Garland Hawkins

No. 74
- Position: Defensive end

Personal information
- Born: February 19, 1970 (age 56) Washington, D.C., U.S.
- Listed height: 6 ft 3 in (1.91 m)
- Listed weight: 253 lb (115 kg)

Career information
- High school: DeMatha Catholic (Hyattsville, Maryland)
- College: Syracuse (1988–1992)
- NFL draft: 1993: undrafted

Career history
- Chicago Bears (1993–1995);
- Stats at Pro Football Reference

= Garland Hawkins =

American football player (born 1970)

Garland Anthony Hawkins (born February 19, 1970) is an American former professional football player who was a defensive end for one season with the Chicago Bears of the National Football League (NFL). He played college football for the Syracuse Orange.

==Early life==
Garland Anthony Hawkins was born on February 19, 1970, in Washington, D.C. He attended DeMatha Catholic High School in Hyattsville, Maryland, where he was a Parade All-American and a Blue Chip Magazine Top 100 selection.

==College career==
Hawkins was a four-year letterman for the Syracuse Orange from 1989 to 1992 as a linebacker.
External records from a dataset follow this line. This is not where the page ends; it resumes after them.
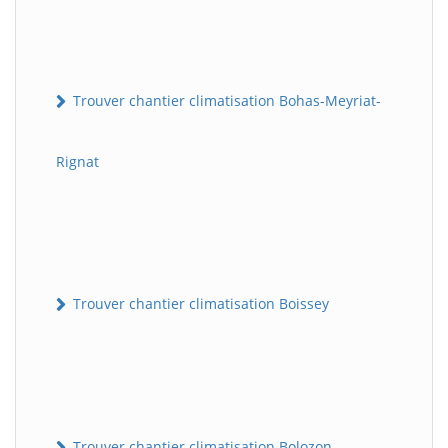
Trouver chantier climatisation Bohas-Meyriat-
Rignat
Trouver chantier climatisation Boissey
Trouver chantier climatisation Bolozon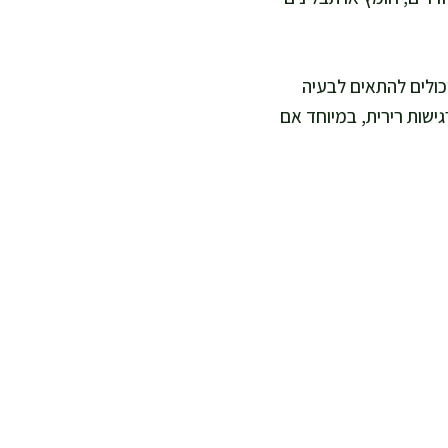
כולים להתאים לבעיה
ישות רירית, במיוחד אם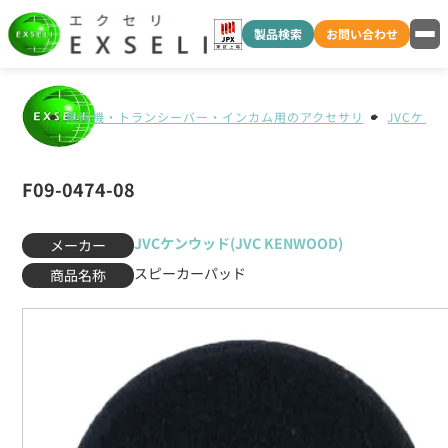
製品検索
お問い合わせ
無線機・トランシーバー・インカム用のアクセサリ
JVCケンウ
F09-0474-08
JVCケンウッド(JVC KENWOOD)
メーカー
スピーカーパッド
商品名称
He redshirted in 1988. He played in all 12 games in 1989 and was a significant contributor on special teams, recording 14 solo tackles, seven assisted tackles, and three sacks. He started all 13 games at linebacker in 1990, totaling 24 solo tackles, 19 assisted tackles, and 4.5 sacks. Hawkins started all 12 games in 1991, accumulating 17 solo tackles, 12 assisted tackles, 4.5 sacks, and one interception. He started all 12 games again his senior year in 1992, recording 13 solo tackles, 16 assisted tackles, 4.5 sacks, and one interception. He majored in sociology at Syracuse.
===College statistics===

| Season | Team | GP | Cmb | Solo | Ast | Sck | Int |
|---|---|---|---|---|---|---|---|
| 1989 | Syracuse | 12 | 21 | 14 | 7 | 3 | 0 |
| 1990 | Syracuse | 13 | 43 | 24 | 19 | 4.5 | 0 |
| 1991 | Syracuse | 12 | 29 | 17 | 12 | 4.5 | 1 |
| 1992 | Syracuse | 12 | 29 | 13 | 16 | 4.5 | 1 |
| Career |  | 49 | 122 | 68 | 54 | 16.5 | 2 |

==Professional career==
After going undrafted in the 1993 NFL draft, Hawkins signed with the Chicago Bears on April 29, 1993. He was released on August 24, 1993. He re-signed with the Bears the next year on April 29, 1994. Hawkins was placed on injured reserve on August 8, 1994, and spent the entire 1994 season there. He played in one game for the Bears during the 1995 season, recording one solo tackle, before being waived on September 22, 1995. He was listed as a defensive end with the Bears.